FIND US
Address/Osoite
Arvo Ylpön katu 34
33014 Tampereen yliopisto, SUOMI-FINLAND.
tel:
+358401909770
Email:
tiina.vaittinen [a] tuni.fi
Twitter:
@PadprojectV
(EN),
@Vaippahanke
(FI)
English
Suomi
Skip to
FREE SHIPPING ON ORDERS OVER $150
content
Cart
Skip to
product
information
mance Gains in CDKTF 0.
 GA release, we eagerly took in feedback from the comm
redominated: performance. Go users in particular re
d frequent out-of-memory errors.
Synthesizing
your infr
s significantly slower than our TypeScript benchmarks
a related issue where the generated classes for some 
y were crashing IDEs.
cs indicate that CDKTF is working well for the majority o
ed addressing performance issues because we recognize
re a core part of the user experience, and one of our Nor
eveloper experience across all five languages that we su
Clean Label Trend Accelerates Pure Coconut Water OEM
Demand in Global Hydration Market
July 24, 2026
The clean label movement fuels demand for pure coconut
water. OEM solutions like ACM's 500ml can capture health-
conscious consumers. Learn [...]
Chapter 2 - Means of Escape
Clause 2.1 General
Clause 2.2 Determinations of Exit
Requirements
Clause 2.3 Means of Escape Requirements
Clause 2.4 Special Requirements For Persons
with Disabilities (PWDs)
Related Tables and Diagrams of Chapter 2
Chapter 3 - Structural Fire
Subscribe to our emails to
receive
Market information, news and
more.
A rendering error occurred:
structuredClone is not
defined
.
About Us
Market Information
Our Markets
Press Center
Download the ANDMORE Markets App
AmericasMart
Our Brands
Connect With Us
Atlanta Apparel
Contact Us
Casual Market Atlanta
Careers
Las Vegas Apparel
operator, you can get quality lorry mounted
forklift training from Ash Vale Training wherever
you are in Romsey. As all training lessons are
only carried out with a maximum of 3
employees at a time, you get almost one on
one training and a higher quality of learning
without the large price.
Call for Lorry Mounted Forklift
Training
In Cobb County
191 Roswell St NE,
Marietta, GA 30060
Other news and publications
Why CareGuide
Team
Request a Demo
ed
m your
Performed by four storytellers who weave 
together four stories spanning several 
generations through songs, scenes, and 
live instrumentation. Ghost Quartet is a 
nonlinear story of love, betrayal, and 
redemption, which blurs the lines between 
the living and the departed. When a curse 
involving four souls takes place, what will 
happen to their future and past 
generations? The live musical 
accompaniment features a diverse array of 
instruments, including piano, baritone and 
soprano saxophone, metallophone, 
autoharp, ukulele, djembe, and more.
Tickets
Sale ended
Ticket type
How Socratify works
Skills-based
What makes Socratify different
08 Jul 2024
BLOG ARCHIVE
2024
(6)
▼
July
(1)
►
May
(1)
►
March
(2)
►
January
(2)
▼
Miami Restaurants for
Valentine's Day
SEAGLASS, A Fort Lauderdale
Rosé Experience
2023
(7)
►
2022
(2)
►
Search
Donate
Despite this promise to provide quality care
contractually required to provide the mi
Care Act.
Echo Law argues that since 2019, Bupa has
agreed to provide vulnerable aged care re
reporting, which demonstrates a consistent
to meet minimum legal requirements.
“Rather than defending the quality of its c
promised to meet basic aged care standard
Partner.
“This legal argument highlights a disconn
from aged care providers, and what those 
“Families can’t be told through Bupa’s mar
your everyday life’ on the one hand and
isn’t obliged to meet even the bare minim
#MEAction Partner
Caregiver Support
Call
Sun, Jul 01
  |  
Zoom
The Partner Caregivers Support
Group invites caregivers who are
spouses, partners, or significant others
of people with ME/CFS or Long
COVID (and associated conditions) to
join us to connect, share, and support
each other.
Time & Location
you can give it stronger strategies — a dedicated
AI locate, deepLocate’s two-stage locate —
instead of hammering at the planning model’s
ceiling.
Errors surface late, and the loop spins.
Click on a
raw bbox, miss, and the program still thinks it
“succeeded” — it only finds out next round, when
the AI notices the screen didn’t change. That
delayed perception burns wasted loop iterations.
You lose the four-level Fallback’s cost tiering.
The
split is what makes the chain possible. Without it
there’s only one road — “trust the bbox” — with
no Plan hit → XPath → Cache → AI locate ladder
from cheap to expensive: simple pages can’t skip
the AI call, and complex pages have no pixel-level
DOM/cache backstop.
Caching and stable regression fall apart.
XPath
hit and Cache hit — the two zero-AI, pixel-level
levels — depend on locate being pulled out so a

++++++++++++++++++++

• Exercise details:
What you hand back must match the records above exactly.

• Answer for this exercise:
FIND US
Address/Osoite
Arvo Ylpön katu 34
33014 Tampereen yliopisto, SUOMI-FINLAND.
tel:
+358401909770
Email:
tiina.vaittinen [a] tuni.fi
Twitter:
@PadprojectV
(EN),
@Vaippahanke
(FI)
English
Suomi
Skip to
FREE SHIPPING ON ORDERS OVER $150
content
Cart
Skip to
product
information
mance Gains in CDKTF 0.
 GA release, we eagerly took in feedback from the comm
redominated: performance. Go users in particular re
d frequent out-of-memory errors.
Synthesizing
your infr
s significantly slower than our TypeScript benchmarks
a related issue where the generated classes for some 
y were crashing IDEs.
cs indicate that CDKTF is working well for the majority o
ed addressing performance issues because we recognize
re a core part of the user experience, and one of our Nor
eveloper experience across all five languages that we su
Clean Label Trend Accelerates Pure Coconut Water OEM
Demand in Global Hydration Market
July 24, 2026
The clean label movement fuels demand for pure coconut
water. OEM solutions like ACM's 500ml can capture health-
conscious consumers. Learn [...]
Chapter 2 - Means of Escape
Clause 2.1 General
Clause 2.2 Determinations of Exit
Requirements
Clause 2.3 Means of Escape Requirements
Clause 2.4 Special Requirements For Persons
with Disabilities (PWDs)
Related Tables and Diagrams of Chapter 2
Chapter 3 - Structural Fire
Subscribe to our emails to
receive
Market information, news and
more.
A rendering error occurred:
structuredClone is not
defined
.
About Us
Market Information
Our Markets
Press Center
Download the ANDMORE Markets App
AmericasMart
Our Brands
Connect With Us
Atlanta Apparel
Contact Us
Casual Market Atlanta
Careers
Las Vegas Apparel
operator, you can get quality lorry mounted
forklift training from Ash Vale Training wherever
you are in Romsey. As all training lessons are
only carried out with a maximum of 3
employees at a time, you get almost one on
one training and a higher quality of learning
without the large price.
Call for Lorry Mounted Forklift
Training
In Cobb County
191 Roswell St NE,
Marietta, GA 30060
Other news and publications
Why CareGuide
Team
Request a Demo
ed
m your
Performed by four storytellers who weave 
together four stories spanning several 
generations through songs, scenes, and 
live instrumentation. Ghost Quartet is a 
nonlinear story of love, betrayal, and 
redemption, which blurs the lines between 
the living and the departed. When a curse 
involving four souls takes place, what will 
happen to their future and past 
generations? The live musical 
accompaniment features a diverse array of 
instruments, including piano, baritone and 
soprano saxophone, metallophone, 
autoharp, ukulele, djembe, and more.
Tickets
Sale ended
Ticket type
How Socratify works
Skills-based
What makes Socratify different
08 Jul 2024
BLOG ARCHIVE
2024
(6)
▼
July
(1)
►
May
(1)
►
March
(2)
►
January
(2)
▼
Miami Restaurants for
Valentine's Day
SEAGLASS, A Fort Lauderdale
Rosé Experience
2023
(7)
►
2022
(2)
►
Search
Donate
Despite this promise to provide quality care
contractually required to provide the mi
Care Act.
Echo Law argues that since 2019, Bupa has
agreed to provide vulnerable aged care re
reporting, which demonstrates a consistent
to meet minimum legal requirements.
“Rather than defending the quality of its c
promised to meet basic aged care standard
Partner.
“This legal argument highlights a disconn
from aged care providers, and what those 
“Families can’t be told through Bupa’s mar
your everyday life’ on the one hand and
isn’t obliged to meet even the bare minim
#MEAction Partner
Caregiver Support
Call
Sun, Jul 01
  |  
Zoom
The Partner Caregivers Support
Group invites caregivers who are
spouses, partners, or significant others
of people with ME/CFS or Long
COVID (and associated conditions) to
join us to connect, share, and support
each other.
Time & Location
you can give it stronger strategies — a dedicated
AI locate, deepLocate’s two-stage locate —
instead of hammering at the planning model’s
ceiling.
Errors surface late, and the loop spins.
Click on a
raw bbox, miss, and the program still thinks it
“succeeded” — it only finds out next round, when
the AI notices the screen didn’t change. That
delayed perception burns wasted loop iterations.
You lose the four-level Fallback’s cost tiering.
The
split is what makes the chain possible. Without it
there’s only one road — “trust the bbox” — with
no Plan hit → XPath → Cache → AI locate ladder
from cheap to expensive: simple pages can’t skip
the AI call, and complex pages have no pixel-level
DOM/cache backstop.
Caching and stable regression fall apart.
XPath
hit and Cache hit — the two zero-AI, pixel-level
levels — depend on locate being pulled out so a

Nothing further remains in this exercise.